According to Enterprise Melbourne, the city “has experienced a period of increased investment, retail growth and an explosion of retail-led creativity over the past three years.”
For a sector that is currently battling against its competitors and the online world, Melbourne retailers are doing something right in keeping their doors open and business booming.
A big portion of Melbourne retailers’ success is due to central Melbourne’s niche market. Melbournians love their boutiques and the interior design sector and retailers are clever enough to know that the right shop front is half the battle in making a successful sale.
While certain products will gain brand loyalty, it is the overall design of a shop that encourages shoppers to enter the premises in the first place.
Carlton’s Baker D. Chirico offers to deliver equal doses of storefront appeal and loyalty-inspiring brands. Mixing a popular brand with new and chic urban digs, the bakery has found a recipe for success with its latest store.
One reviewer from Urban Spoon labels it ‘the best bakery around’ and further states it was ‘nice to see people take such care and pride in their work.’ This pride of place is mimicked in the store’s uniquely urban design.
Designed by March Studio a holistic approach was the only route for Baker. D Chirico. Functionality took precedence and stands as one of the most striking features of the narrow shop. ‘bread basket’ inspiration has brought about an undulating, plywood wall unit that creeps across the roof and down the left hand side wall, complementing the colours of the bread and offering a strong juxtaposition with the partially exposed concrete wall opposite.

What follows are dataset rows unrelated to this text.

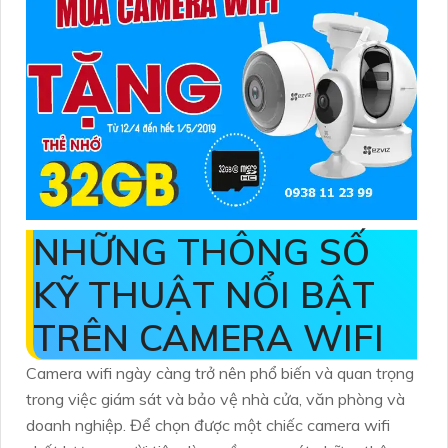
NHỮNG THÔNG SỐ
KỸ THUẬT NỔI BẬT
TRÊN CAMERA WIFI
Camera wifi ngày càng trở nên phổ biến và quan trọng
trong việc giám sát và bảo vệ nhà cửa, văn phòng và
doanh nghiệp. Để chọn được một chiếc camera wifi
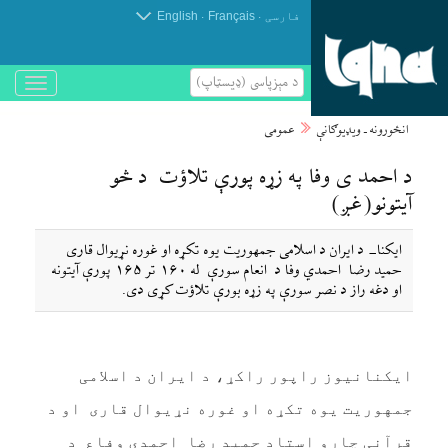
.
.
فارسی
Français
English
د مېزپاسى (ډیسټاپ)
باز
و
بسته
انځورونه ـ ویډیوګانې
عمومی
کردن
منو
د احمد ی وفا په زړه پورې تلاؤت د څو
آیتونو(غږ)
ایکنا- د ایران د اسلامی جمهوریت یوه تکړه او غوره نړیوال قاری
حمید رضا احمدي وفا د انعام سورې له ۱۶۰ تر ۱۶۵ پورې آیتونه
او دغه راز د نصر سورې په زړه بورې تلاؤت کړی دی.
ایکنانیوز راپور راکړ، د ایران د اسلامی
جمهوریت یوه تکړه او غوره نړیوال قاری او د
قرآنی چارو استاد حمید رضا احمدي وفاع د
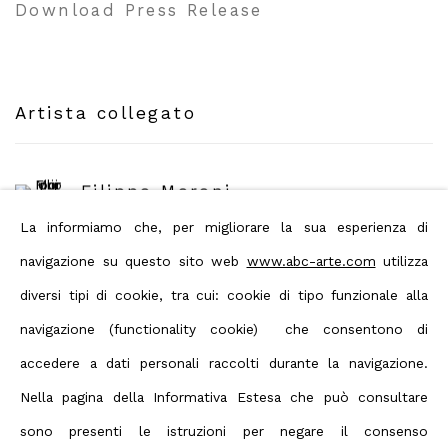
Download Press Release
Artista collegato
Filippo Moroni
La informiamo che, per migliorare la sua esperienza di
navigazione su questo sito web
www.abc-arte.com
utilizza
diversi tipi di cookie, tra cui: cookie di tipo funzionale alla
navigazione (functionality cookie) che consentono di
Condividi
accedere a dati personali raccolti durante la navigazione.
Nella pagina della Informativa Estesa che può consultare
sono presenti le istruzioni per negare il consenso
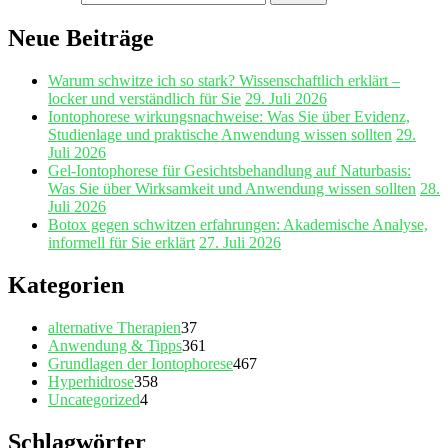
Neue Beiträge
Warum schwitze ich so stark? Wissenschaftlich erklärt –
locker und verständlich für Sie
29. Juli 2026
Iontophorese wirkungsnachweise: Was Sie über Evidenz,
Studienlage und praktische Anwendung wissen sollten
29.
Juli 2026
Gel‑Iontophorese für Gesichtsbehandlung auf Naturbasis:
Was Sie über Wirksamkeit und Anwendung wissen sollten
28.
Juli 2026
Botox gegen schwitzen erfahrungen: Akademische Analyse,
informell für Sie erklärt
27. Juli 2026
Kategorien
alternative Therapien
37
Anwendung & Tipps
361
Grundlagen der Iontophorese
467
Hyperhidrose
358
Uncategorized
4
Schlagwörter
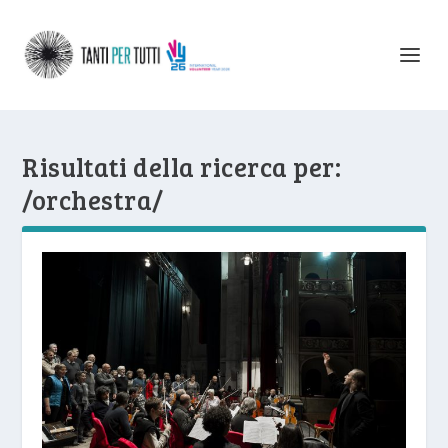
Risultati della ricerca per:
/orchestra/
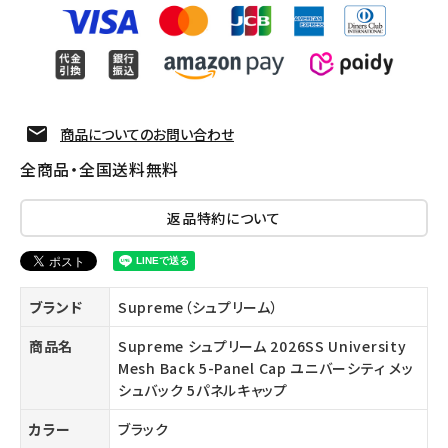
商品についてのお問い合わせ
全商品・全国送料無料
返品特約について
ブランド
Supreme（シュプリーム）
商品名
Supreme シュプリーム 2026SS University
Mesh Back 5-Panel Cap ユニバーシティ メッ
シュバック 5パネルキャップ
カラー
ブラック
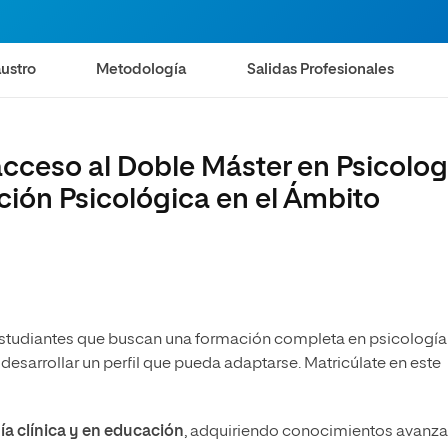
olíticas y Relaciones
Acceso universitario para
na de Movilidad
nales
mayores
nacional
ustro
Metodología
Salidas Profesionales
acceso al Doble Máster en Psicolog
nción Psicológica en el Ámbito
 estudiantes que buscan una formación completa en psicología
 desarrollar un perfil que pueda adaptarse. Matricúlate en este
ía clínica y en educación
, adquiriendo conocimientos avanz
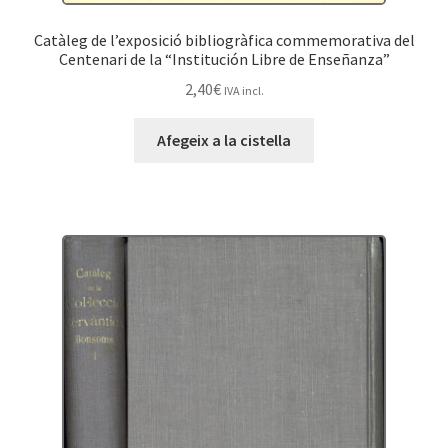
Catàleg de l’exposició bibliogràfica commemorativa del
Centenari de la “Institución Libre de Enseñanza”
2,40
€
IVA incl.
Afegeix a la cistella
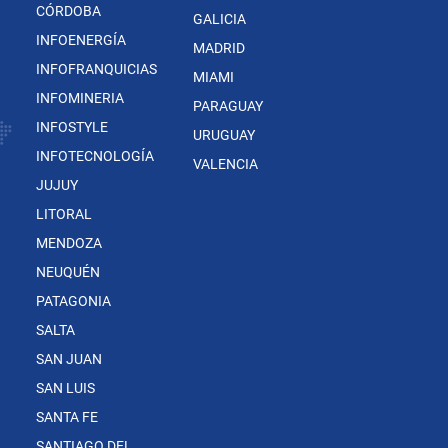
CÓRDOBA
GALICIA
INFOENERGÍA
MADRID
INFOFRANQUICIAS
MIAMI
INFOMINERIA
PARAGUAY
INFOSTYLE
URUGUAY
INFOTECNOLOGÍA
VALENCIA
JUJUY
LITORAL
MENDOZA
NEUQUÉN
PATAGONIA
SALTA
SAN JUAN
SAN LUIS
SANTA FE
SANTIAGO DEL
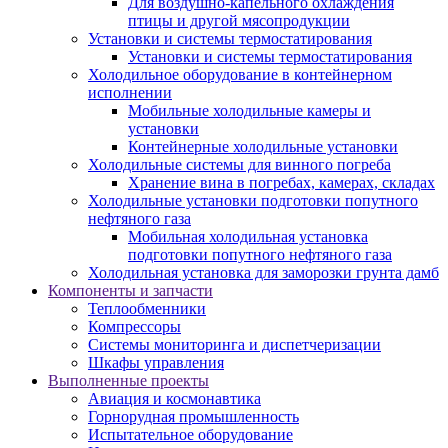
Для воздушно-капельного охлаждения
птицы и другой мясопродукции
Установки и системы термостатирования
Установки и системы термостатирования
Холодильное оборудование в контейнерном
исполнении
Мобильные холодильные камеры и
установки
Контейнерные холодильные установки
Холодильные системы для винного погреба
Хранение вина в погребах, камерах, складах
Холодильные установки подготовки попутного
нефтяного газа
Мобильная холодильная установка
подготовки попутного нефтяного газа
Холодильная установка для заморозки грунта дамб
Компоненты и запчасти
Теплообменники
Компрессоры
Системы мониторинга и диспетчеризации
Шкафы управления
Выполненные проекты
Авиация и космонавтика
Горнорудная промышленность
Испытательное оборудование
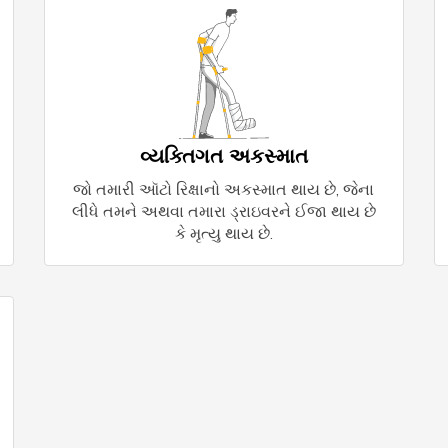
વ્યક્તિગત અકસ્માત
જો તમારી ઑટો રિક્ષાનો અકસ્માત થાય છે, જેના
લીધે તમને અથવા તમારા ડ્રાઇવરને ઈજા થાય છે
કે મૃત્યુ થાય છે.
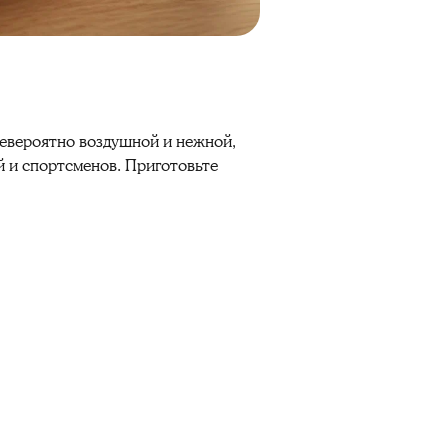
невероятно воздушной и нежной,
ей и спортсменов. Приготовьте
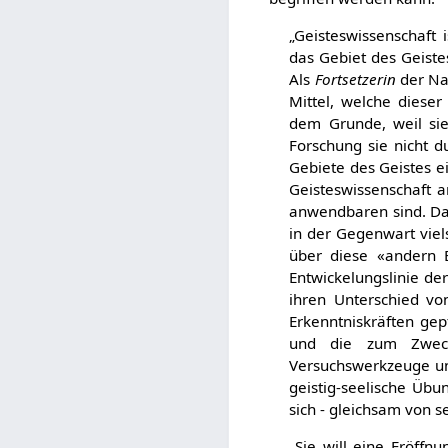
„Geisteswissenschaft 
das Gebiet des Geistes
Als
Fortsetzerin
der Nat
Mittel, welche diese
dem Grunde, weil si
Forschung sie nicht d
Gebiete des Geistes e
Geisteswissenschaft a
anwendbaren sind. Dam
in der Gegenwart vie
über diese «andern E
Entwickelungslinie de
ihren Unterschied vo
Erkenntniskräften ge
und die zum Zwecke
Versuchswerkzeuge unt
geistig-seelische Übu
sich - gleichsam von sel
„Sie will eine Eröffn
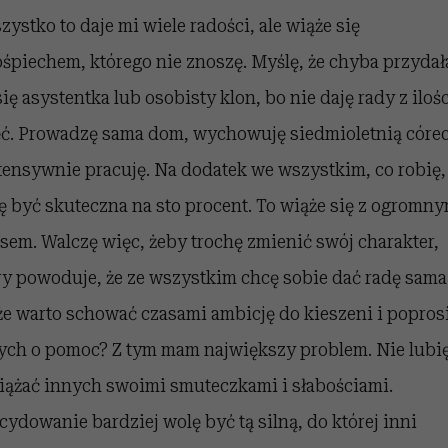
zystko to daje mi wiele radości, ale wiąże się
ośpiechem, którego nie znoszę. Myślę, że chyba przyda
się asystentka lub osobisty klon, bo nie daję rady z iloś
ęć. Prowadzę sama dom, wychowuję siedmioletnią córe
ntensywnie pracuję. Na dodatek we wszystkim, co robię,
ę być skuteczna na sto procent. To wiąże się z ogromn
esem. Walczę więc, żeby trochę zmienić swój charakter,
ry powoduje, że ze wszystkim chcę sobie dać radę sama
e warto schować czasami ambicję do kieszeni i popros
ych o pomoc? Z tym mam największy problem. Nie lubi
iążać innych swoimi smuteczkami i słabościami.
cydowanie bardziej wolę być tą silną, do której inni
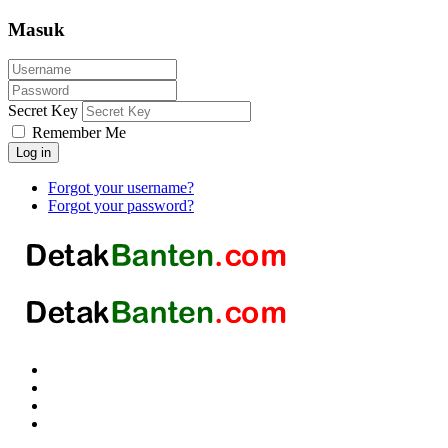
Masuk
Secret Key
Remember Me
Log in
Forgot your username?
Forgot your password?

It becomes very easy to do something amazing, because it becomes about celebrating the product or the produce,” says principal architect Rodney Eggleston. “We try to elevate the product beyond the store and the store then becomes a vessel to, really, carry the produce.”
Paying homage to the true nature of the space, a glass door separates front and back of house, allowing for a visual communication between the work and sale spaces, truly emphasising the bakers’ pride of place.
Serving as a frame for what is truly a stunning picture, a large shop front window reveals the jumble of old and new that winds its way through the interiors.
Retailers are going back to their roots, aided by interior designers in offering that age-old shopping experience. The communication between baker’s floor and shop front means that shopping for the most mundane of products – bread – can be turned into an experience.
The shop serves as a prime example of clever design, allowing it to highlight why Melbourne retail is so successful.